There is an alternative approach to the reparameterization trick. This approach, used in the policy gradient algorithm in RL on optimizing the expected reward, is by using the REINFORCE estimator. The core component of this approach is to use a log-derivative trick,

$$ \nabla_{\omega} \, p_{\omega} (x) = p_{\omega}(x) \nabla_{\omega} \log p_{\omega} (x), $$

which can be easily verified by simple rule of calculus, \(\nabla \log f(x) = (f(x))^{-1} \nabla f(x)\). If we denote \(f(\mathbf z)\) as our “score function” with no dependence on \( \mathbf \phi \) for which we wish to evaluate the gradient of its expectation, we have

$$ \begin{align*} \nabla_{\mathbf \phi} \mathbb E_{\mathbf z \sim q_{\mathbf \phi}(\mathbf z \mid \mathbf x)} [f(\mathbf z)] &= \nabla_{\mathbf \phi} \int q_{\mathcal \phi} (\mathbf z \mid \mathbf x) f(\mathbf z) d\mathbf z \\ &= \int \nabla_{\mathbf \phi} \, q_{\mathbf \phi} (\mathbf z \mid \mathbf x) f(\mathbf z) d\mathbf z \\ &= \int q_{\mathbf \phi} (\mathbf z \mid \mathbf x) \nabla_{\mathbf \phi} \log q_{\mathbf \phi} (\mathbf z \mid \mathbf x) f(\mathbf z) d\mathbf z \\ &= \mathbb E_{\mathbf z \sim q_{\mathbf \phi}(\mathbf z \mid \mathbf x)} \left[ \nabla_{\mathbf \phi} \log q_{\mathbf \phi} (\mathbf z \mid \mathbf x) f(\mathbf z) \right] \\ &\approx \frac{1}{L} \sum_{i=1}^L \nabla_{\mathbf \phi} \log q_{\mathbf \phi} (\mathbf z^{(i)} \mid \mathbf x) f(\mathbf z^{(i)}) \end{align*} $$

where \(\mathbf z^{(i)} \sim q_{\mathbf \phi}(\mathbf z \mid \mathbf x)\) from \(i = 1, \ldots, L\).
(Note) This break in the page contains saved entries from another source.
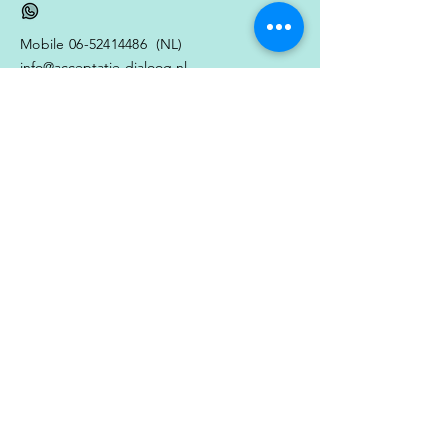
Mobile
06-52414486
(NL)
info@acceptatie-dialoog.nl
KvK-nummer:
80376231
Voor Bewustwording,
Aanmelden / Inschrijven
Persoonlijke en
In the second equation, we used the Leibniz Integral Rule and the Monte Carlo estimates in the final equation. To summarize what we’ve done here, instead of estimating the gradient itself, we’ve used the REINFORCE estimator on the score function \(f(\mathbf z)\). The REINFORCE estimator using the log-derivative trick comes with both advantages and disadvantages. While it works for any distribution — even the discrete ones! — and nicely avoids the reparameterization (hence dispensing with the need to formulate a random variable sampling), it has a high variance, making the gradient estimates potentially noisy. In practice, it needs to couple with variance reduction techniques such as NVIL, VIMCO, etc.